「文化財のデジタルアーカイブに専門家らの見解を集約・蓄積する」

京都の市中とその周辺を描く、洛中洛外図の1つで、もと滋賀の舟木家に伝来したため、舟木本の名で親しまれている。元和初年(1615)頃の作とされるその屏風は、上京と下京をそれぞれ東と西から眺望して2図に描き分ける形式を破っている。

右端に豊臣氏の象徴である方広寺大仏殿、左端には徳川氏の二条城を置いて対峙させ、その間に洛中、洛東の町並が広がる。1視点からとらえた景観を左右の隻に連続的に展開したものであり、清水寺などの名所や小袖屋等の店、歌舞伎や浄瑠璃を上演する歓楽街の盛況ぶり、祇園会の神輿と風流の進行する様、立烏帽子の貴族、馬上の侍、南蛮人、路傍の遊女と客ら、およそ2500に及ぶ人々が精緻に描かれている。

屏風絵などの文化財に描かれた内容に関する地理、歴史、工芸、観光など、複数の専門家の見解をデジタルアーカイブ上に集約し、その情報を学術研究や文化財鑑賞に役立てることを目的に、凸版印刷は、京都大学と昨年から次世代文化情報プラットフォーム構想の共同研究を推進している。その成果として、「オンライン・フィールドワーク・システム(ETOKI)」のプロトタイプを開発したことを8月末に発表した。
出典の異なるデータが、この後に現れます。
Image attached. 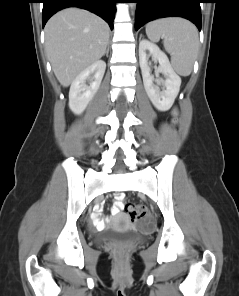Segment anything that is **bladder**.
<instances>
[{
	"label": "bladder",
	"instance_id": "31cf9c89",
	"mask_svg": "<svg viewBox=\"0 0 239 296\" xmlns=\"http://www.w3.org/2000/svg\"><path fill=\"white\" fill-rule=\"evenodd\" d=\"M124 232H119L116 230H110L104 237H98L96 241L98 243H103V242H112L114 241L118 236L123 234Z\"/></svg>",
	"mask_w": 239,
	"mask_h": 296
}]
</instances>
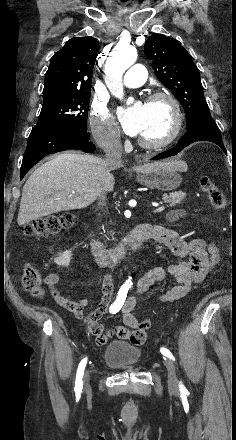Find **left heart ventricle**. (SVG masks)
<instances>
[{
    "label": "left heart ventricle",
    "instance_id": "1",
    "mask_svg": "<svg viewBox=\"0 0 236 440\" xmlns=\"http://www.w3.org/2000/svg\"><path fill=\"white\" fill-rule=\"evenodd\" d=\"M146 107L147 119L139 136L148 141H159L171 130L173 124L171 108L164 100L147 103Z\"/></svg>",
    "mask_w": 236,
    "mask_h": 440
}]
</instances>
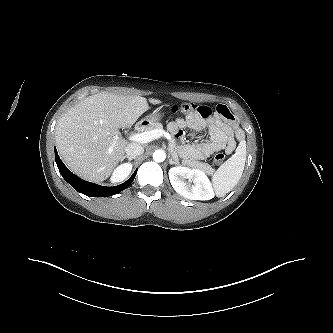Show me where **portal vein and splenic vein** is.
I'll list each match as a JSON object with an SVG mask.
<instances>
[{
    "label": "portal vein and splenic vein",
    "instance_id": "18ae733b",
    "mask_svg": "<svg viewBox=\"0 0 333 333\" xmlns=\"http://www.w3.org/2000/svg\"><path fill=\"white\" fill-rule=\"evenodd\" d=\"M161 136H165L168 140L171 139L170 134L165 132L164 130L154 129L151 131L133 134L128 137V140L138 142V143H148L150 141L160 138ZM115 139L117 140L118 136H116ZM114 146H115V143H113L111 148H113Z\"/></svg>",
    "mask_w": 333,
    "mask_h": 333
}]
</instances>
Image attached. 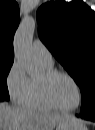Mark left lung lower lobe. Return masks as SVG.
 <instances>
[{"label":"left lung lower lobe","instance_id":"obj_1","mask_svg":"<svg viewBox=\"0 0 95 130\" xmlns=\"http://www.w3.org/2000/svg\"><path fill=\"white\" fill-rule=\"evenodd\" d=\"M80 117L86 120L95 121V104L82 108Z\"/></svg>","mask_w":95,"mask_h":130}]
</instances>
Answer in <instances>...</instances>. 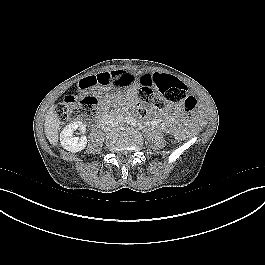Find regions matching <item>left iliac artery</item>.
<instances>
[{"label": "left iliac artery", "instance_id": "left-iliac-artery-1", "mask_svg": "<svg viewBox=\"0 0 265 265\" xmlns=\"http://www.w3.org/2000/svg\"><path fill=\"white\" fill-rule=\"evenodd\" d=\"M124 122L130 125H136V120L132 117H126Z\"/></svg>", "mask_w": 265, "mask_h": 265}]
</instances>
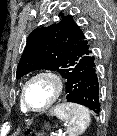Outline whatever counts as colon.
<instances>
[{
    "mask_svg": "<svg viewBox=\"0 0 117 136\" xmlns=\"http://www.w3.org/2000/svg\"><path fill=\"white\" fill-rule=\"evenodd\" d=\"M26 135H27V136H32V135H34V134H33V132L28 131V132L26 133Z\"/></svg>",
    "mask_w": 117,
    "mask_h": 136,
    "instance_id": "obj_1",
    "label": "colon"
}]
</instances>
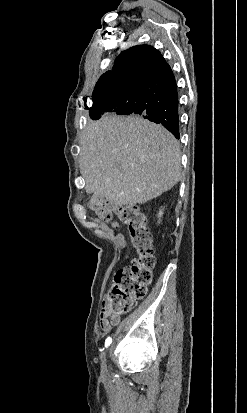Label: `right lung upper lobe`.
<instances>
[{
    "label": "right lung upper lobe",
    "instance_id": "right-lung-upper-lobe-1",
    "mask_svg": "<svg viewBox=\"0 0 247 413\" xmlns=\"http://www.w3.org/2000/svg\"><path fill=\"white\" fill-rule=\"evenodd\" d=\"M167 66L158 50L149 45H138L121 52L112 71L105 72L98 81L126 82L135 72H155Z\"/></svg>",
    "mask_w": 247,
    "mask_h": 413
}]
</instances>
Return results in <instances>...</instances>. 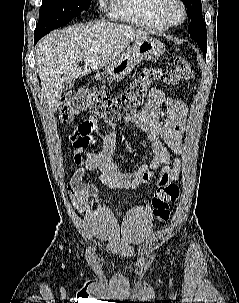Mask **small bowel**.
Masks as SVG:
<instances>
[{"instance_id": "c3829d8e", "label": "small bowel", "mask_w": 239, "mask_h": 303, "mask_svg": "<svg viewBox=\"0 0 239 303\" xmlns=\"http://www.w3.org/2000/svg\"><path fill=\"white\" fill-rule=\"evenodd\" d=\"M164 103L169 111L165 118L160 114ZM183 112L184 108L168 97L161 88L155 87L151 90L143 110L126 121L135 124L144 134L151 145L153 157L150 163H142L129 171L121 169L114 161V154L120 142L115 124L107 123L111 131L102 134L97 119L88 116L70 136L74 162L78 167L76 178L80 179L88 171H98L100 184L111 189H135L155 177L157 189L173 184L181 173L180 159L177 156L172 159L171 154L179 155L182 151ZM91 144H96L97 149L86 151ZM97 194L98 188L95 185L82 186L76 194V209L81 213L85 212L89 206V197Z\"/></svg>"}]
</instances>
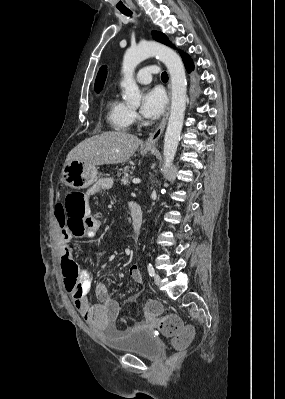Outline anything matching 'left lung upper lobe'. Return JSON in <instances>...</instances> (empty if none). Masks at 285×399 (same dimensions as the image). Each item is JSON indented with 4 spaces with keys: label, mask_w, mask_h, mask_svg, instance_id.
I'll list each match as a JSON object with an SVG mask.
<instances>
[{
    "label": "left lung upper lobe",
    "mask_w": 285,
    "mask_h": 399,
    "mask_svg": "<svg viewBox=\"0 0 285 399\" xmlns=\"http://www.w3.org/2000/svg\"><path fill=\"white\" fill-rule=\"evenodd\" d=\"M152 36H153V38H154L156 41L171 46V43H170V41L167 39V37H166L165 34H163V33H161V32H158V31H153V32H152Z\"/></svg>",
    "instance_id": "1"
}]
</instances>
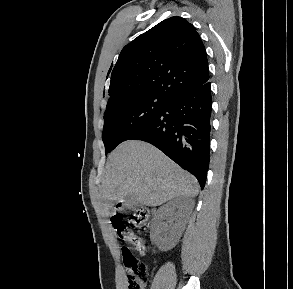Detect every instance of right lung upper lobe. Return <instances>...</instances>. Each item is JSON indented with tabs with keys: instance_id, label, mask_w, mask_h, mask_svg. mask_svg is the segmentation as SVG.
<instances>
[{
	"instance_id": "cb5924a9",
	"label": "right lung upper lobe",
	"mask_w": 293,
	"mask_h": 289,
	"mask_svg": "<svg viewBox=\"0 0 293 289\" xmlns=\"http://www.w3.org/2000/svg\"><path fill=\"white\" fill-rule=\"evenodd\" d=\"M209 80L206 50L196 28L174 16L126 45L111 73L109 100L161 94L168 99Z\"/></svg>"
}]
</instances>
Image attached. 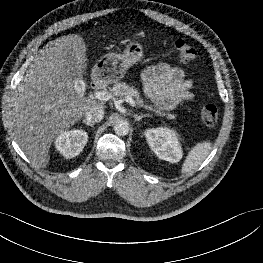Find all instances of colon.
I'll return each instance as SVG.
<instances>
[{"label": "colon", "mask_w": 263, "mask_h": 263, "mask_svg": "<svg viewBox=\"0 0 263 263\" xmlns=\"http://www.w3.org/2000/svg\"><path fill=\"white\" fill-rule=\"evenodd\" d=\"M173 45L178 52L180 59L185 63L193 62L196 59V50L182 38H173ZM219 117V110L213 103H207L200 110V118L207 126H214Z\"/></svg>", "instance_id": "5ec220e1"}]
</instances>
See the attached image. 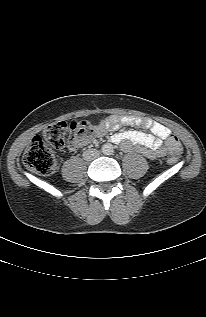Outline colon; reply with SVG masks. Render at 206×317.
Instances as JSON below:
<instances>
[{"label": "colon", "instance_id": "colon-1", "mask_svg": "<svg viewBox=\"0 0 206 317\" xmlns=\"http://www.w3.org/2000/svg\"><path fill=\"white\" fill-rule=\"evenodd\" d=\"M96 128L85 122L61 121L48 126L41 136H36L25 150L23 163L30 171L40 175H52L58 169V162L50 147L63 148L67 143L88 141L96 135ZM169 163H175L181 154L179 139L170 135L167 139Z\"/></svg>", "mask_w": 206, "mask_h": 317}]
</instances>
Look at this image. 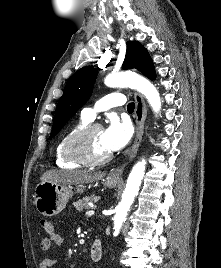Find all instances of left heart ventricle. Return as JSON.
Listing matches in <instances>:
<instances>
[{
  "instance_id": "obj_1",
  "label": "left heart ventricle",
  "mask_w": 221,
  "mask_h": 268,
  "mask_svg": "<svg viewBox=\"0 0 221 268\" xmlns=\"http://www.w3.org/2000/svg\"><path fill=\"white\" fill-rule=\"evenodd\" d=\"M89 148L93 155L102 157L109 154L104 141L103 130L96 129L89 138Z\"/></svg>"
}]
</instances>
同社が持つデジタルアーカイブデータ上に京都大学総合博物館が名所・建築物・人物に関する描画情報や関連資料など、客観的情報の紐付け作業を実施し、文化情報を蓄積する。ETOKIは屏風絵などの絵画資料に描かれた町の中を、様々な分野・立場の人々が共にフィールドワーク(絵解き)を行い、デジタルアーカイブに文化情報を蓄積する為のシステムだという。

今回、京都の社寺や伝統工芸などの有識者や関係者と絵解きし、個人の解釈や見解など、多彩な情報の埋込みを行った。同システムを用いて国宝「洛中洛外図屛風(舟木本)」をテーマに制作されたコンテンツが、「ICOM KYOTO2019」のミュージアム・フェアにて9月2日~4日に公開される。